> **RECORDS PROVIDED**
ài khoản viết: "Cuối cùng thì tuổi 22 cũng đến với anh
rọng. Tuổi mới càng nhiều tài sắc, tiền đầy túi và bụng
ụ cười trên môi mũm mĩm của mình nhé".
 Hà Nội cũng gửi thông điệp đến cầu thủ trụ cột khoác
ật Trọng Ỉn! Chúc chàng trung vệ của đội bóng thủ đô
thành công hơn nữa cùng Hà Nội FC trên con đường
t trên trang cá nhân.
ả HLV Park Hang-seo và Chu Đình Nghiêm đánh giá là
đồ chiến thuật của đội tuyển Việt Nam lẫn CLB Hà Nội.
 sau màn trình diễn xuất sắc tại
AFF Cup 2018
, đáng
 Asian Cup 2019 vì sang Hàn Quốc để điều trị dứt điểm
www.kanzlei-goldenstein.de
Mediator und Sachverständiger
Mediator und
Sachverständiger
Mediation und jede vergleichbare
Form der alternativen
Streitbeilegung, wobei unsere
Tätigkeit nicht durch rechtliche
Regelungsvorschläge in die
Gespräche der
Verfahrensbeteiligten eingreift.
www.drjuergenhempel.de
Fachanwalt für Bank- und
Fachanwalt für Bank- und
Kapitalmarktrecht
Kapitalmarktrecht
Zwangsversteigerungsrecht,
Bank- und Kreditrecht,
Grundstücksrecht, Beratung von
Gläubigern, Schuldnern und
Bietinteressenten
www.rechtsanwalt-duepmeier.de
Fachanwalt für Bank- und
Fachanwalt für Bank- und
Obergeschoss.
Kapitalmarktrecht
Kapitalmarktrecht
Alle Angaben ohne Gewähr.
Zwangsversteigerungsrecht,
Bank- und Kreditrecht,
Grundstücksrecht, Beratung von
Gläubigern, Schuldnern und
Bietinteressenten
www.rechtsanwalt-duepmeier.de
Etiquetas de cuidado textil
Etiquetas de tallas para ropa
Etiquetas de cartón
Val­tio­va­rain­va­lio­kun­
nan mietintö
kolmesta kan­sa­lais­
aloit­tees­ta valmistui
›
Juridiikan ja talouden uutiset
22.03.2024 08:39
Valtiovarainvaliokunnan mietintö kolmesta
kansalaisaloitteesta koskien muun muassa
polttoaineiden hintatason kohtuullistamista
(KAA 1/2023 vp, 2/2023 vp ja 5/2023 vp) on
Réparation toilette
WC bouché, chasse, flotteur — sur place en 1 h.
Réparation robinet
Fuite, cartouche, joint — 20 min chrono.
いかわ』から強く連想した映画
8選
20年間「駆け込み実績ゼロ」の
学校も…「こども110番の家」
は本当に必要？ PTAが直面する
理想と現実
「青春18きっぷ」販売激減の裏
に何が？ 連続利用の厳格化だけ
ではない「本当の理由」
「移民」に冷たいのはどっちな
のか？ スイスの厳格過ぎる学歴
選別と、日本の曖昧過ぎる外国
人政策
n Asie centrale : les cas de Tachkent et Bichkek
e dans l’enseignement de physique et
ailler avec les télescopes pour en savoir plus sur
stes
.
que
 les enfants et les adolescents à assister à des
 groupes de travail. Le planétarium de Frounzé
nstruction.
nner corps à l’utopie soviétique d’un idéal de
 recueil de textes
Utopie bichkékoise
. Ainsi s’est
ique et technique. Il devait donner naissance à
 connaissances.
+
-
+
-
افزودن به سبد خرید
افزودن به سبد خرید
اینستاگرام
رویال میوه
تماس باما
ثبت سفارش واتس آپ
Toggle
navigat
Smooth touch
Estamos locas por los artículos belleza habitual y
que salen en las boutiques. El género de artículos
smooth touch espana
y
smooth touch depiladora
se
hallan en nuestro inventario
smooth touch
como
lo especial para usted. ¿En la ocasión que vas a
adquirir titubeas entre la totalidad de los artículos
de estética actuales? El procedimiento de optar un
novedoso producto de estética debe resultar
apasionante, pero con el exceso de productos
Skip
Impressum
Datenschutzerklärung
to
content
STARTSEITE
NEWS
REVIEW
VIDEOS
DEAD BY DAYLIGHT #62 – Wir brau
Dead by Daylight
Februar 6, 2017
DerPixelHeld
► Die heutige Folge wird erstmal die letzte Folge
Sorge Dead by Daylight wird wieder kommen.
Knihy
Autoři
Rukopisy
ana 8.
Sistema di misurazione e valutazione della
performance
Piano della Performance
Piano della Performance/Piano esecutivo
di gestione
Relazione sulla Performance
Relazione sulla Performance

* * *

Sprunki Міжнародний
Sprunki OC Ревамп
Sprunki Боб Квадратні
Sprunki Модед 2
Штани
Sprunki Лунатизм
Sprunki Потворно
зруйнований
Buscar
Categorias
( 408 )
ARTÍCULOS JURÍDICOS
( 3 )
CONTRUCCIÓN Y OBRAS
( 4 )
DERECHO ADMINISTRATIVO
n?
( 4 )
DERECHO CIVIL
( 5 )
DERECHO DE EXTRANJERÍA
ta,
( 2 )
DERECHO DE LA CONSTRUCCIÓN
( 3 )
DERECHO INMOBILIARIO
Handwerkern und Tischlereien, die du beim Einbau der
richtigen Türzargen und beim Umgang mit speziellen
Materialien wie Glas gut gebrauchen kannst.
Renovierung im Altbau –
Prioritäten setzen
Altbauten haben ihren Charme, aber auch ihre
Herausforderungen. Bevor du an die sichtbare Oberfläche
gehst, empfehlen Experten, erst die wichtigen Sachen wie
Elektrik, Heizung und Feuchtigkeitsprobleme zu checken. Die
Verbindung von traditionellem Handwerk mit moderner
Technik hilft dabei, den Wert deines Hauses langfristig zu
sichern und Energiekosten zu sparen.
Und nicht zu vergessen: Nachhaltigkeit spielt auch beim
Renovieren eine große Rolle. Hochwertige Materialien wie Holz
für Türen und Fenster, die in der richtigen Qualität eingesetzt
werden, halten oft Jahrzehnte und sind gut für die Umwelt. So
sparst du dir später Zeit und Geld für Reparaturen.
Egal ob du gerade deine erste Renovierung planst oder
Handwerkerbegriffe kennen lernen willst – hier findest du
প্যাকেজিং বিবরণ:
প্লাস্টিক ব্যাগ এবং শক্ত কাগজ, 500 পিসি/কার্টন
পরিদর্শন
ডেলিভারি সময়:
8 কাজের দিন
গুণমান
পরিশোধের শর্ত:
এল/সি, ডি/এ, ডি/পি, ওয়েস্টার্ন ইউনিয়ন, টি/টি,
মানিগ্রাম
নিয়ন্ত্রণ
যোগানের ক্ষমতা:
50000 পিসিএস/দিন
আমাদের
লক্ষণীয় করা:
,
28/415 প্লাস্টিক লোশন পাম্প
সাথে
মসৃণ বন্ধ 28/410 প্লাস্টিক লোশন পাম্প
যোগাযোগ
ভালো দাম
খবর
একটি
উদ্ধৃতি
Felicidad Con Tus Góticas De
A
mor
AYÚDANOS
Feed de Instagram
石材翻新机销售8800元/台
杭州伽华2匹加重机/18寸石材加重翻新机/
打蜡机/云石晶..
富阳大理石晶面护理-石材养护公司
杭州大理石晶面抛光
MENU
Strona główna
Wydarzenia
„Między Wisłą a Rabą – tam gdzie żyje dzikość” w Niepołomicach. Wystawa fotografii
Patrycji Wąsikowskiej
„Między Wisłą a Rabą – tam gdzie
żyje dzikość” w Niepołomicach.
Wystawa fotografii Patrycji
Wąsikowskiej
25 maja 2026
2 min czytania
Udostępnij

> **WORK TO COMPLETE**
Output the lines above between the one holding "đến với anh" and the one holding "đồ chiến thuật", inclusive, with nothing before or after them.

> **EXERCISE ANSWER**
ài khoản viết: "Cuối cùng thì tuổi 22 cũng đến với anh
rọng. Tuổi mới càng nhiều tài sắc, tiền đầy túi và bụng
ụ cười trên môi mũm mĩm của mình nhé".
 Hà Nội cũng gửi thông điệp đến cầu thủ trụ cột khoác
ật Trọng Ỉn! Chúc chàng trung vệ của đội bóng thủ đô
thành công hơn nữa cùng Hà Nội FC trên con đường
t trên trang cá nhân.
ả HLV Park Hang-seo và Chu Đình Nghiêm đánh giá là
đồ chiến thuật của đội tuyển Việt Nam lẫn CLB Hà Nội.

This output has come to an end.